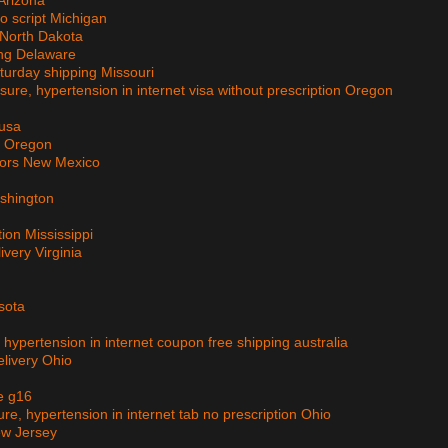
 Arizona
no script Michigan
 North Dakota
ing Delaware
aturday shipping Missouri
sure, hypertension in internet visa without prescription Oregon
 usa
ry Oregon
tors New Mexico
ashington
tion Mississippi
ivery Virginia
esota
, hypertension in internet coupon free shipping australia
elivery Ohio
e g16
ure, hypertension in internet tab no prescription Ohio
ew Jersey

○ ○ ○ ○ ○ ○ ○

Task description: Restate the line containing "elivery Ohio" and every remaining line of the records word for word. Add nothing.

Task result:
elivery Ohio
e g16
ure, hypertension in internet tab no prescription Ohio
ew Jersey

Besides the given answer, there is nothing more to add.